Recent guidelines review proposed diagnostic approaches to the evaluation of patients with suspected Cushing’s syndrome.³¹ The inclusion of an endocrinologist experienced with this disorder to establish and confirm the diagnosis is strongly advised. Generally speaking, and depending on the clinical situation, one should start with screening tests, then proceed to diagnostic or confirmatory tests, and finally, to differential diagnostic tests.

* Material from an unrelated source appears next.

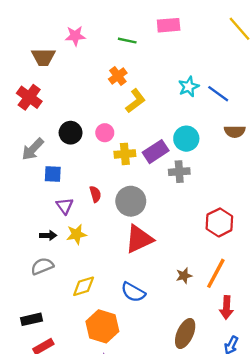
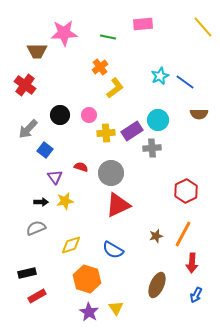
pink star: (75, 36) -> (64, 33), size x1.5
blue square: (53, 174) -> (45, 150), turned 35
red semicircle: (95, 194) -> (81, 167), turned -56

There are at least three reliable screening tests to evaluate patients with suspected hypercortisolism. Keep in mind that screening tests are designed to be sensitive but not specific. Thus, there will be false positive tests and not everyone with a positive screening test will be ultimately diagnosed with pathologic hypercortisolism. Appropriate screening tests include the overnight 1 mg dexamethasone suppression test, the 24-hour urine collection for free cortisol and creatinine, and the midnight salivary cortisol collection.^32–36 For most patients who require screening only, performance of one of these tests is indicated. The salivary cortisol and 24-hour urine free cortisol collection should be done at least twice to confirm abnormal initial findings. A positive dexamethasone suppression test is identified when an 8 a.m. cortisol is greater than 1.8 μg/dl following administration of 1 mg of dexamethasone at 11 p.m. the prior night. Using this cutoff gives the test a sensitivity of approximately 95% with specificity of 80%. To enhance specificity to over 95%, a cutoff of 5 μg/dl may be used, which will sacrifice sensitivity (falling to 85%).³¹ A 24-hour urine cortisol above the upper limits of normal may be considered a positive screening test, along with a late-night salivary cortisol level of 4 nmol/l or greater.³¹

Diagnostic tests are designed to balance sensitivity and specificity. They are used to confirm the diagnosis of pathologic hypercortisolism. Diagnostic tests for hypercortisolism include the 24-hour urine cortisol, the dexamethasone suppressed CRH stimulation test, (CRH/Dex test) and the formal low-dose dexamethasone suppression test.^37,38 A 24-hour urine cortisol excretion rates greater than two to three times the upper limit of normal is generally considered to be a positive test. The CRH/Dex test is performed by administering dexamethasone, 0.5 mg every 6 hours for 2 days followed by CRH stimulation on the morning of the third day. A cortisol value greater than 1.4 μg/dl 15 minutes after CRH administration indicates an abnormal result.³⁹ Treating physicians are encouraged to review the performance of tests employed by their laboratory and draw upon their own experiences to determine what constitutes an abnormal response to a formal dexamethasone suppression test.